Atlantik’in bu yakasındakilerin durumuda parlak değildi. 19 Mayıs günü 6376 puanla kapanan Londra, FTSE 100, perşembe günü yüzde 2.6 gerileyerek 5518’den kapanıyordu. Aynı gün Alman Dax ve Fransız CAC 40 da yüzde 2.4 geriledi. Cuma günü, Asya indeksleri, Amerika, Avrupa borsaları gerilerken Asya kendi yolunda gidecek tezini yalanladılar: Çin’de Şanghay yüzde 5.3, Hindistan’da Bombay yüzde 4.1, Tokyo yüzde 2, Hong-Kong yüzde 1.8 geriledi.
Gerilemenin, ev piyasalarında süren kıyımı bir kenara bırakırsak, daha çok perakende satış yapan büyük mağazaların, bankacılık, otomotiv, havacılık, elektrikli eşyalar, ulaşım sektörlerindeki şirketlerin hisselerini etkilediği görülüyordu. En çok umut bağlanan teknoloji sektörü de olumsuz etkilenenler arasındaydı.
Geçen haftaki sarsıntının arkasında, öncelikle petrolün varil fiyatının 140 doları geçmesi, enflasyon beklentisinin güçlenmesi (Global Economic Forum 26/06/08), özellikle bankacılık ve otomotiv sektöründe şirket bilançolarına ilişkin kötü beklentiler vardı. OPEC Başkanı’nın perşembe günü petrolün varil fiyatının 170 dolara çıkabileceğine ilişkin yorumu, piyasaları iyice tedirgin etmişti. Çünkü ABD ekonomisinin 2008’de ortalama yüzde 1 büyüyeceğine ilişkin iyimser varsayım, petrolün 130 doların altında kalacağını varsayıyordu.
Petrol fiyatları üzerine tartışmalar yine hızlandı. Bu kez tartışmalar, arz-talep dengesindeki değişimin ya da spekülasyonun yanı sıra giderek artan oranda dolardaki zayıflığın, dünya piyasalarında nereye gideceği belli olmadan dolaşan dolar cinsinden likiditenin etkileri üzerinde yoğunlaşıyor. Diğer bir deyişle, ABD Merkez Bankası, krize likidite yoluyla müdahale edince, petrolün fiyatı da tırmanmaya başlamıştı. Cuma günü OPEC Başkanı’nın 170 dolar öngörüsünü ikinci kez tekrarlarken doların yanı sıra jeopolitik risklere gönderme yapması da ilginçti.

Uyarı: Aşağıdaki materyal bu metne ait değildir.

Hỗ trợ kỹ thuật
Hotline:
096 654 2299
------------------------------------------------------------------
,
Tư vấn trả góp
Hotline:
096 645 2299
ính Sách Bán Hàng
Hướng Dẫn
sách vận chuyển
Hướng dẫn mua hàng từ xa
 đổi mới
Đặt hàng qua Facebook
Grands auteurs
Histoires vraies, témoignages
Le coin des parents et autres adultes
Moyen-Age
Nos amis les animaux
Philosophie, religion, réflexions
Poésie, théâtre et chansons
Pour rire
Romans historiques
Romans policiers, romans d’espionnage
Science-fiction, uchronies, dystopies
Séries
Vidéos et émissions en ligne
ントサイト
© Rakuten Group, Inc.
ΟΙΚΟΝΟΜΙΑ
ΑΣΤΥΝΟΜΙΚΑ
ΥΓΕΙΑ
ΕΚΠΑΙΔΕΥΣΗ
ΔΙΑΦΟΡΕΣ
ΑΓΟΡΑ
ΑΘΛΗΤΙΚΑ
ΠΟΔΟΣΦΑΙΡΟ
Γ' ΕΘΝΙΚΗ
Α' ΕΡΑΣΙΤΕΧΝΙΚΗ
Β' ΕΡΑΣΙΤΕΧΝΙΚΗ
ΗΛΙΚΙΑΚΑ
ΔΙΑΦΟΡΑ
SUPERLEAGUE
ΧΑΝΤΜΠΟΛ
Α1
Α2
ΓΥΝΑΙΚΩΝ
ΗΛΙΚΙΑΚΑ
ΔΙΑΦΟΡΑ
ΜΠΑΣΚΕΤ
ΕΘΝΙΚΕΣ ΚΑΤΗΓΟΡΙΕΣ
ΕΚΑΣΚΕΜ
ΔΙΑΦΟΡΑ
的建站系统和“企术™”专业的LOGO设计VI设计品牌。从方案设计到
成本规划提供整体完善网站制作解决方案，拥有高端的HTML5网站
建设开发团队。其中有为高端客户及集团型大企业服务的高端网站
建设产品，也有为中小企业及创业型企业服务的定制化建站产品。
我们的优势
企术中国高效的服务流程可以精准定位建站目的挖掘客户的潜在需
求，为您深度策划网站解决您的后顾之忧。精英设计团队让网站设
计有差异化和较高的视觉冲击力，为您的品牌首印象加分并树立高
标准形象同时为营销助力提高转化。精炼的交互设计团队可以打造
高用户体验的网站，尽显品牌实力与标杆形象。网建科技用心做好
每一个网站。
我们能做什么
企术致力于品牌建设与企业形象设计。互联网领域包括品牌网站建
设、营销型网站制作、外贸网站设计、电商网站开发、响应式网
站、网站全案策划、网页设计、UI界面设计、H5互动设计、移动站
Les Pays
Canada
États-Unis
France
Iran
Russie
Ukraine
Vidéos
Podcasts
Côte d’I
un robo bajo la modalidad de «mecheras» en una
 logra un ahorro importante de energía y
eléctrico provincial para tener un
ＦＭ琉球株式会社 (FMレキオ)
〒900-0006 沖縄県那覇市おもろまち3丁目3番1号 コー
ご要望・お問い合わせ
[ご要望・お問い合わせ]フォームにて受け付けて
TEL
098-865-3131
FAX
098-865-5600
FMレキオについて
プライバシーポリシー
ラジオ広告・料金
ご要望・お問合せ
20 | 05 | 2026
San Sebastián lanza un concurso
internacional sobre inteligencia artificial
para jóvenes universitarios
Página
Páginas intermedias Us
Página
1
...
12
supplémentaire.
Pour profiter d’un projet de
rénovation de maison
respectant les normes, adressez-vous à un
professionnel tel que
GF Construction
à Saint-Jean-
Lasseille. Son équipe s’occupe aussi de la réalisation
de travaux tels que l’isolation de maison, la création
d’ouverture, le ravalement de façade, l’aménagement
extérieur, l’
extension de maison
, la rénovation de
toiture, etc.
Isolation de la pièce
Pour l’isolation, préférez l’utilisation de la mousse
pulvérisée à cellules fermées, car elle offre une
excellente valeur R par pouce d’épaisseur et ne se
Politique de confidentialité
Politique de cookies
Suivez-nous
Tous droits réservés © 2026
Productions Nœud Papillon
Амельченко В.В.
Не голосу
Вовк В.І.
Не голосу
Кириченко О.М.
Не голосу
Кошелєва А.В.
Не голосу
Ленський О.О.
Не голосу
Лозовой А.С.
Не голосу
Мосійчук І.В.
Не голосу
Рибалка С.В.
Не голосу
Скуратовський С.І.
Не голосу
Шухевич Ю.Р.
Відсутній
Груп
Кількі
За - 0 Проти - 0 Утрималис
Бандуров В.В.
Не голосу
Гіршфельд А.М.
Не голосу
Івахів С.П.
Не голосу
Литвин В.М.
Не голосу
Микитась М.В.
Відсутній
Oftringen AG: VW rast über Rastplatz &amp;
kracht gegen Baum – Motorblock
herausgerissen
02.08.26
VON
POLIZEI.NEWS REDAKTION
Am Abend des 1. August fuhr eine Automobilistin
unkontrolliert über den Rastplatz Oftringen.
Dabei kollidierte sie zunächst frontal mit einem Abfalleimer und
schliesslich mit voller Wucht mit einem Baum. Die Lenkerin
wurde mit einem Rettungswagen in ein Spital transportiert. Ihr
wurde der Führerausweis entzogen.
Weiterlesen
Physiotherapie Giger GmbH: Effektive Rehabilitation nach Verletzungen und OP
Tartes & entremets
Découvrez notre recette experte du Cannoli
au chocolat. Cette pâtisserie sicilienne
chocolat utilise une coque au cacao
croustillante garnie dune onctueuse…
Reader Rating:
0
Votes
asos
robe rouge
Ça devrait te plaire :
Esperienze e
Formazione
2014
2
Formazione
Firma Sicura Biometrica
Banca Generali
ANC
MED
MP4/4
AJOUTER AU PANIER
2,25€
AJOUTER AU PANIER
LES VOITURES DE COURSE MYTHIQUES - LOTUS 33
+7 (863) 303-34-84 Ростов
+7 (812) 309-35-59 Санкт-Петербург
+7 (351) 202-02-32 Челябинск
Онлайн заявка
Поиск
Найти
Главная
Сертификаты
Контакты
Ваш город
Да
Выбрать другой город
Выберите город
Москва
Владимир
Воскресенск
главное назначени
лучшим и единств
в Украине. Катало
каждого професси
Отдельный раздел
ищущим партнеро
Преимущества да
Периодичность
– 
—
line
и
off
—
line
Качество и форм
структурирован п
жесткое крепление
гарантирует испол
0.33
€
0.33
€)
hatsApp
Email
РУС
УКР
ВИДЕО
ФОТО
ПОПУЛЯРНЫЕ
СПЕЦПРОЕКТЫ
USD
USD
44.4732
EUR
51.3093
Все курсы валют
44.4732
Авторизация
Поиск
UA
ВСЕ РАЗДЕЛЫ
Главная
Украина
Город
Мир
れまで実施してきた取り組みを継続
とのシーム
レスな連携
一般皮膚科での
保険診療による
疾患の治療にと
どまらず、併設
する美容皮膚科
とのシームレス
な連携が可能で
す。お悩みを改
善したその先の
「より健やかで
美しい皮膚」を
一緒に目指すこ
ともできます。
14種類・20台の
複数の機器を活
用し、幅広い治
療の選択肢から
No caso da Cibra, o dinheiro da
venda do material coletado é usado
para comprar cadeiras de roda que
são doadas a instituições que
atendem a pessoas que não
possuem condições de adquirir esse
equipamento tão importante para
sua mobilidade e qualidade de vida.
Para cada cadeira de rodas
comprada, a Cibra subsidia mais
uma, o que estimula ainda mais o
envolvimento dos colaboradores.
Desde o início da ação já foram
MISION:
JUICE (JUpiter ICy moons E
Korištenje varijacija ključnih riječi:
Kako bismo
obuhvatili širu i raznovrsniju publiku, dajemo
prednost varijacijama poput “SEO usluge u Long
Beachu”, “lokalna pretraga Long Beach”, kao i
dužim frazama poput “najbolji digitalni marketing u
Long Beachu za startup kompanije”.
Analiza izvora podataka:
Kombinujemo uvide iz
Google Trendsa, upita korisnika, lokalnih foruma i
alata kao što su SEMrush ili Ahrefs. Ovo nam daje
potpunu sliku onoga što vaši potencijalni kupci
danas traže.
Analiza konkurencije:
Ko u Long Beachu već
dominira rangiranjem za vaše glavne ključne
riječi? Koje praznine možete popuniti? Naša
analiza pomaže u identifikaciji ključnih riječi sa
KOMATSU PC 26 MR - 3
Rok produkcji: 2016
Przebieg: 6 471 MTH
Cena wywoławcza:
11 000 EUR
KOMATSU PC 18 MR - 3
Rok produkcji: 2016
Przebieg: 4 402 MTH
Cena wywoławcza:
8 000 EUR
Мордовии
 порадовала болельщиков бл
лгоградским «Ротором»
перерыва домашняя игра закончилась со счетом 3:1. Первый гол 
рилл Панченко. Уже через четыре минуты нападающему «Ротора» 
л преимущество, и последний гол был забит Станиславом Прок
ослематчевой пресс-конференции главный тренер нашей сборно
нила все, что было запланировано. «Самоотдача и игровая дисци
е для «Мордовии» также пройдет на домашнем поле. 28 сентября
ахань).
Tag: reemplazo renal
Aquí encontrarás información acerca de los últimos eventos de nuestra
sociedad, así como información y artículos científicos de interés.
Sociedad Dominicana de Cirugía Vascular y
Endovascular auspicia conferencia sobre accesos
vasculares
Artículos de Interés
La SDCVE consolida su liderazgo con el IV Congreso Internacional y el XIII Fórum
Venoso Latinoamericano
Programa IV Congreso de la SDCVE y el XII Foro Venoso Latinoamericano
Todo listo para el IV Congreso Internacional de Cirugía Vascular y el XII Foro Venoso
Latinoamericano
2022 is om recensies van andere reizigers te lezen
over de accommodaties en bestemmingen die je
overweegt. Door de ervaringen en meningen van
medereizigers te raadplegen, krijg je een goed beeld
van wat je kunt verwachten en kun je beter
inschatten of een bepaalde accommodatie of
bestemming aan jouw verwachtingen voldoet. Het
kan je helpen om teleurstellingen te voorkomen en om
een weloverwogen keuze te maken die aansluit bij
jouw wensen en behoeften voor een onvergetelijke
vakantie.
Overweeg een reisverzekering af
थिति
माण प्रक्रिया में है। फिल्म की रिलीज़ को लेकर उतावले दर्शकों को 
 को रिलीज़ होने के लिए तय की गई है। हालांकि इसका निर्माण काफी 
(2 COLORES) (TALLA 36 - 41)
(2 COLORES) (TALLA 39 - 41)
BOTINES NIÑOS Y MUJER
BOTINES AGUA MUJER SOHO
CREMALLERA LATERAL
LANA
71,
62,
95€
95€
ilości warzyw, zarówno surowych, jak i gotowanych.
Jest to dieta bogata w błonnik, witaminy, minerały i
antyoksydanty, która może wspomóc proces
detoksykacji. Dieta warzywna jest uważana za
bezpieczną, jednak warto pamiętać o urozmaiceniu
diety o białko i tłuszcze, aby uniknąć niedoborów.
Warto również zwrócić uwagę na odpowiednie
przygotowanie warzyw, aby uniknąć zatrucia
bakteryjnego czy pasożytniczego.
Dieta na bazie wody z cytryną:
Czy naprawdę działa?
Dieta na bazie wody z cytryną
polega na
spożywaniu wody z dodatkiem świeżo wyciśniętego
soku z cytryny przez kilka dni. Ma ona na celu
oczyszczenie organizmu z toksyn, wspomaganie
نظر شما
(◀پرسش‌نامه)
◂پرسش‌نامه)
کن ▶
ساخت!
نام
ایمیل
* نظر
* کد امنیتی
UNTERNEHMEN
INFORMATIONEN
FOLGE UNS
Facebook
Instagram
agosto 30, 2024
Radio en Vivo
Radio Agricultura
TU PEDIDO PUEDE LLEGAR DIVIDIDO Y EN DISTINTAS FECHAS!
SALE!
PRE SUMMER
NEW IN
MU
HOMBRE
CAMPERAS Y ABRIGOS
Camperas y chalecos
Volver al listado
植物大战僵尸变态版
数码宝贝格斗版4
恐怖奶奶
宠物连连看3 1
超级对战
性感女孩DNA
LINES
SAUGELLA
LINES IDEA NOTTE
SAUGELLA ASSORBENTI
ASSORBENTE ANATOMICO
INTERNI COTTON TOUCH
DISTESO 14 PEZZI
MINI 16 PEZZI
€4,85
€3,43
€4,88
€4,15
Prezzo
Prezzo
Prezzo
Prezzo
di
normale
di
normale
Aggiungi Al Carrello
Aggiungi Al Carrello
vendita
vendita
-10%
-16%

İki ateş arasında çözümsüzlük
Sanırım geçen hafta ABD Merkez Bankası Başkanı Bernake’nin faizleri oldukları düzeyde tutması, bir çıkmaza girildiğini düşündürüyordu. Le Monde, The Economist, Financial Times yorumcularının vurguladıkları gibi Bernake, kredi krizine, ekonomik yavaşlamaya karşı faizleri indirmekle, artmaya başlayan enflasyonist basınca karşı faizleri arttırma gereksinimi arasında sıkışmıştı. Çünkü ABD ve Avrupa ekonomileri 1970’lerdeki gibi bir stagflasyonla karşı karşıya. Ama bu kez durum çok daha farklı ve vahimdi. Örneğin dünyanın ikinci büyük ekonomisi Japonya’da enflasyon oranı bir yılda ikiye katlandı. Ama aynı anda Japon ekonomisinin resesyona girmeye başladığından söz ediliyor. Dahası, Ekonomi ve Maliye Bakanı Hiroka Ota’ya bakarsak, bu kez Japon ekonomisi, enflasyondan dolayı resesyona giriyor. Ota diyor ki: “Bu iyi bir enflasyon değil, çünkü girdi olarak kullanılan emtiaların fiyatlarındaki artışlardan kaynaklanıyor.” “Petrolden gıda maddelerine kadar girdilerdeki fiyat artışlarını şirketler üstlenemeyerek fiyatlara yansıtıyorlar. Ama tüketici bu fiyatları kabul etmeyerek harcamalarını kısıyor.” (Bloomberg, 27/06/08) Talep yetersizliği nedeniyle şirketler zorlanmaya başlayınca, işsizlik korkusuyla tüketici güveni daha da zayıflıyor: Bir “fasit daire…”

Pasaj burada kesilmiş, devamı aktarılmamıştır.